Thursday, April 5, 2018
March and April are ideal months to tweak your garden plans for the upcoming growing season. Visit your favorite local garden center to gather ideas and ask questions, even if it is too early to place plants in the soil in your region.
Whether you’re planting natives, perennials, evergreens, edibles or ornamental annuals, each will benefit from selecting an appropriate mulch. I recently checked various online sources and was quite surprised to find how much BAD ADVICE is being perpetuated regarding MULCH! Think about the specific type of plant you intend to mulch; then let that plant’s needs guide your selection.

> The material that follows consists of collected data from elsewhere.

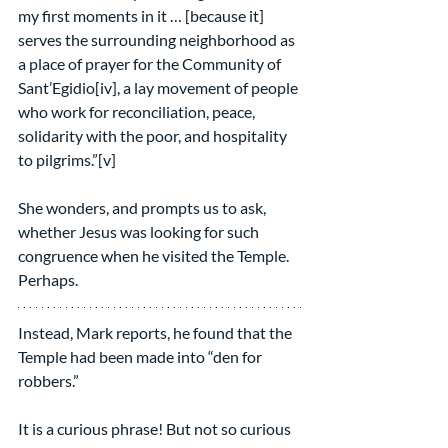
my first moments in it … [because it] 
serves the surrounding neighborhood as 
a place of prayer for the Community of 
Sant’Egidio[iv], a lay movement of people 
who work for reconciliation, peace, 
solidarity with the poor, and hospitality 
to pilgrims.”[v]
She wonders, and prompts us to ask, 
whether Jesus was looking for such 
congruence when he visited the Temple. 
Perhaps.
Instead, Mark reports, he found that the 
Temple had been made into “den for 
robbers.”
It is a curious phrase! But not so curious 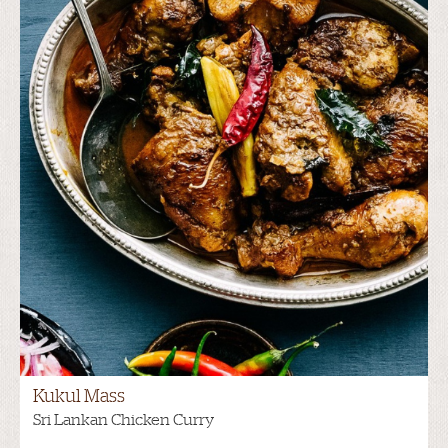
Kukul Mass
Sri Lankan Chicken Curry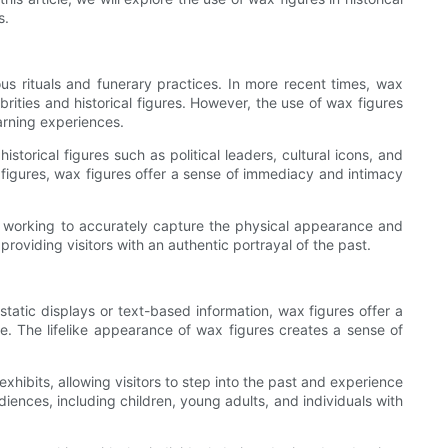
s.
us rituals and funerary practices. In more recent times, wax
rities and historical figures. However, the use of wax figures
arning experiences.
istorical figures such as political leaders, cultural icons, and
al figures, wax figures offer a sense of immediacy and intimacy
tors working to accurately capture the physical appearance and
 providing visitors with an authentic portrayal of the past.
e static displays or text-based information, wax figures offer a
e. The lifelike appearance of wax figures creates a sense of
xhibits, allowing visitors to step into the past and experience
diences, including children, young adults, and individuals with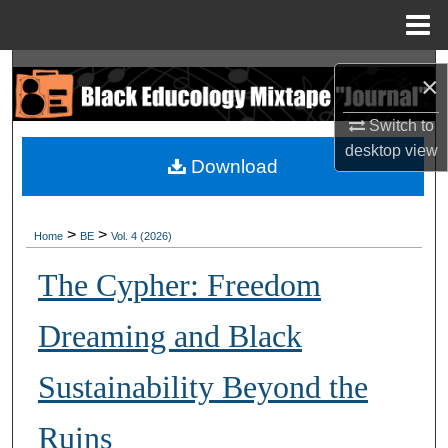
Menu
Home
Search
×
Browse Collections
Switch to
desktop
view
Download
My Account
About
>
>
Home
BE
Vol. 4 (2026)
Digital Commons Network™
The Cypher: Freedom
Dreaming and Black
Sustainability Beyond the
Ruins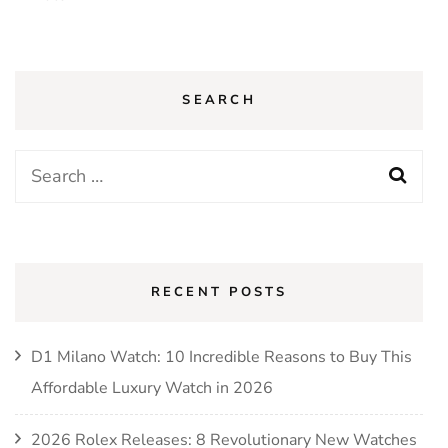
SEARCH
Search
for:
RECENT POSTS
D1 Milano Watch: 10 Incredible Reasons to Buy This
Affordable Luxury Watch in 2026
2026 Rolex Releases: 8 Revolutionary New Watches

Evergreen trees and shrubs NEED and WANT acidic mulch over the entire root zone, if feasible. Those sparkly white landscape stones are not acidic and create reflective heat; heat rises. You will likely “toast” the bottom branches of your evergreens!

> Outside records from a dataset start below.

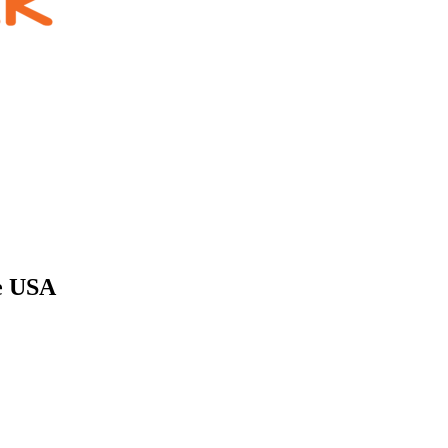
he USA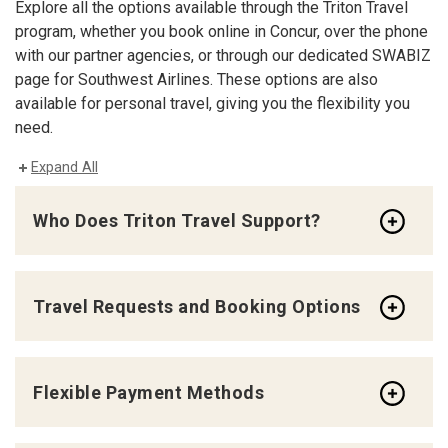
Explore all the options available through the Triton Travel
program, whether you book online in Concur, over the phone
with our partner agencies, or through our dedicated SWABIZ
page for Southwest Airlines. These options are also
available for personal travel, giving you the flexibility you
need.
Expand All
Who Does Triton Travel Support?
Travel Requests and Booking Options
Flexible Payment Methods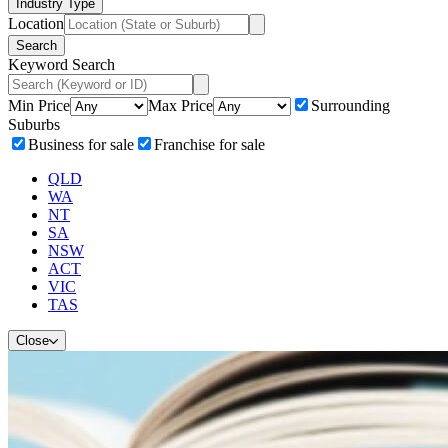
Industry Type
Location
Search
Keyword Search
Min Price
Max Price
Surrounding
Suburbs
Business for sale
Franchise for sale
QLD
WA
NT
SA
NSW
ACT
VIC
TAS
Close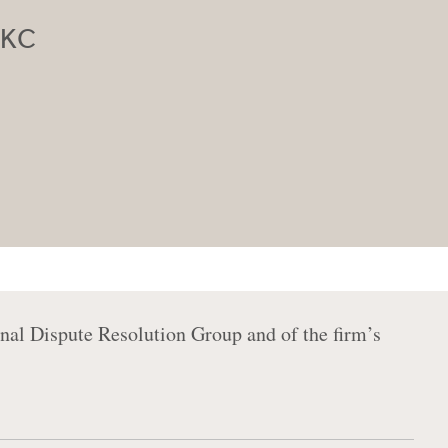
n KC
nal Dispute Resolution Group and of the firm’s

Instead, utilize shredded hardwood mulch, which eventually decays and provides nutrients. If you wish to top-dress the root zone with organic matter/compost prior to covering root zone with 2-3 inches of shredded hardwood, your evergreens will thrive. The same top dressing and shredded wood mulch is great for perennials and shrubs.

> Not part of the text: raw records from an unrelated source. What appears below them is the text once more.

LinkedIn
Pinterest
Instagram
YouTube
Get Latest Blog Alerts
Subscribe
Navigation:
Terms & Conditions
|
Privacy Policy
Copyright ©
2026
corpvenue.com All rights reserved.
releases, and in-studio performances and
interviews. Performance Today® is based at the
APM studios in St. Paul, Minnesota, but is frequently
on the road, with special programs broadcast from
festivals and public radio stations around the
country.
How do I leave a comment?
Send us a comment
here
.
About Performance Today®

Rubber mulch? Fine for playgrounds to prevent injuries, but NOT fine for placement around herbs and veggies. Rubber tires are repurposed into rubber mulch; aren’t rubber tires a petroleum-based product? Keep this away from edibles, please! (If you must use rubber mulch somewhere on your property, be certain your edibles are planted uphill from the rubber mulched area to prevent runoff during storms.)
Grass clippings? Best to keep them out of your gardens entirely; either mulch them into your lawn to provide extra nitrogen for the grass, or place in compost bin with veggie kitchen scraps, straw, and used coffee grounds to create rich organic matter.
Landscape fabric? Use ONLY under landscape stone or river rock. Placing it beneath shredded hardwood (or softwood) mulch is a poor choice; shredded wood eventually will decompose ON TOP of the fabric, creating a comfortable nesting place for weed seeds. This creates a larger task for a gardener to remove both weeds AND fabric!
Herbs and veggies? Mulching might be unnecessary, but if a plant has a large footprint in your garden--like zucchini or tomatoes—then I like to use a light covering of straw (NOT HAY—too many undesirable seeds in hay will cause weeds!)
The bottom line: MULCH WISELY! Your plants will be happier and healthier.